> Assigned task
Using the data below, copy every line that contains the word "Wien".

> Given data
=== Section Start ===
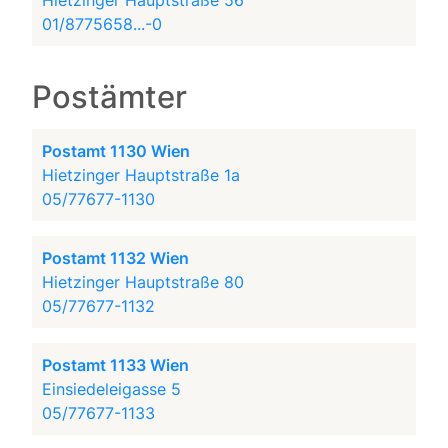
Hietzinger Hauptstraße 56
01/8775658...-0
Postämter
Postamt 1130 Wien
Hietzinger Hauptstraße 1a
05/77677-1130
Postamt 1132 Wien
Hietzinger Hauptstraße 80
05/77677-1132
Postamt 1133 Wien
Einsiedeleigasse 5
05/77677-1133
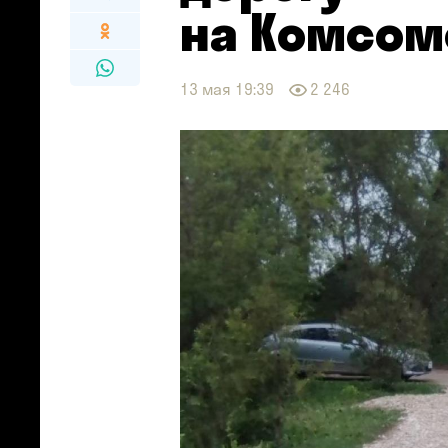
на Комсом
13 мая 19:39
2 246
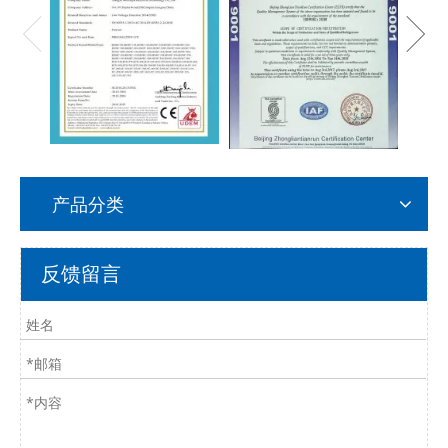
产品分类
反馈留言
=== Section End ===
> Result
Postamt 1130 Wien
Postamt 1132 Wien
Postamt 1133 Wien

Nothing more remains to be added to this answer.